Sunday, November 9th, 2008
Mary Glassman comes to some interesting conclusions:
Our town is not unique. Connecticut is more reliant on local property tax revenue to fund local education than any state in the nation. Our state contributes only 40 percent to our K-12 education, compared with other states such as Michigan, which contributes 78 percent. As a result, towns are forced to turn to the only revenue source available to them: the local property tax.
Funding education is not the only major challenge facing the state. Connecticut currently loses more young adults than any other state in the nation.
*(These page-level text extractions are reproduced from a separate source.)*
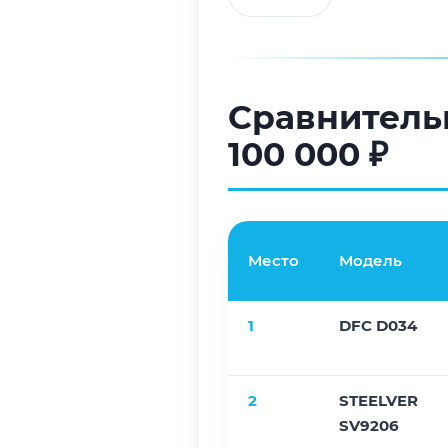
Сравнитель
100 000 ₽
Место
Модель
1
DFC D034
2
STEELVER
SV9206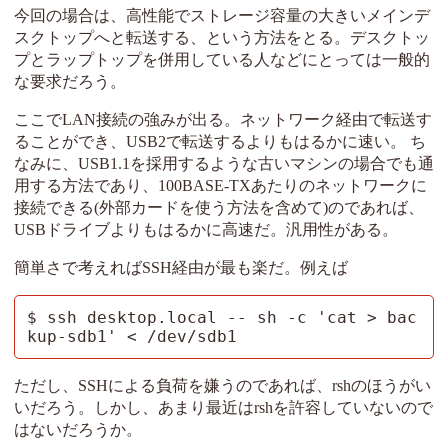
今回の場合は、高性能でストレージ容量の大きいメインデ
スクトップへと転送する、という方法をとる。デスクトッ
プとラップトップを併用している人などにとっては一般的
な要求だろう。
ここでLAN接続の強みが出る。ネットワーク経由で転送す
ることができ、USB2で転送するよりもはるかに速い。 ち
なみに、USB1.1を採用するような古いマシンの場合でも通
用する方法であり、100BASE-TXあたりのネットワークに
接続できる(外部カードを使う方法を含めて)のであれば、
USBドライブよりもはるかに高速だ。汎用性がある。
簡単さで考えればSSH経由が最も楽だ。例えば
$ ssh desktop.local -- sh -c 'cat > bac
kup-sdb1' < /dev/sdb1
ただし、SSHによる負荷を嫌うのであれば、rshのほうがい
いだろう。しかし、あまり最近はrshを許容していないので
はないだろうか。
That means that as our state population ages, there are fewer young people coming in to fill our jobs, buy our homes and purchase our goods and services.
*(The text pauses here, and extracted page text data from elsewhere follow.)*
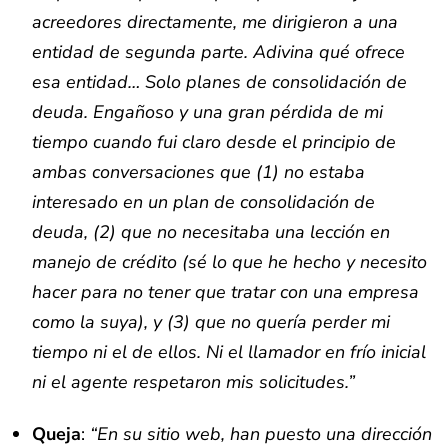
acreedores directamente, me dirigieron a una
entidad de segunda parte. Adivina qué ofrece
esa entidad… Solo planes de consolidación de
deuda. Engañoso y una gran pérdida de mi
tiempo cuando fui claro desde el principio de
ambas conversaciones que (1) no estaba
interesado en un plan de consolidación de
deuda, (2) que no necesitaba una lección en
manejo de crédito (sé lo que he hecho y necesito
hacer para no tener que tratar con una empresa
como la suya), y (3) que no quería perder mi
tiempo ni el de ellos. Ni el llamador en frío inicial
ni el agente respetaron mis solicitudes.”
Queja
:
“En su sitio web, han puesto una dirección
Faced with these challenges, local and state elected officials must work together to create a long-term statewide plan that sets priorities, saves money and creates regional solutions.
In Connecticut and New England generally, regionalism is becoming more and more interesting, an idea that seeks to deeply link the fortunes of municipalities and states. It calls to attention, during these days where old paradigms will no longer provide answers to individuals wondering how they will fare in five years, the differences between theory and practice. Here’s what I mean by theory.
In another HC article, Jim Campbell offers advice to the GOP in how it can “come back,” providing a theoretical set of principles as a path, aiming at perceptions over realities. He writes
Second, it’s important to reassert the party’s traditional principles. Core Republican beliefs in lower taxes, fiscal responsibility and a strong national defense remain popular with most Americans, even as many have lost confidence in the GOP’s ability to govern. With Democrats back in power, they are already committed to an agenda that includes raising taxes on some and dramatically increasing spending. At the same time, it is hard to imagine that defense spending will rank as the new administration’s top priority.
In present contexts, none of the above hold contextual logic and amount to theoretical political science, as they always have. Lower taxes has never worked in practical terms, as Glassman shows above, and strong national defense must always come with qualifiers. What does “dramatically increasing” spending mean? Last week the auto industry travelled to Washington asking for bailout money. And why should national defense be a the “top priority” when the bricks are cracking at the local school?
Over the next few years we will be hearing a lot about “the parties” and why one is better than the other. Practical solutions will be on people minds. Not the great Platonic bridge. “I believe in lower taxes” in political framing is not quite a logical tautology but it’s pretty close.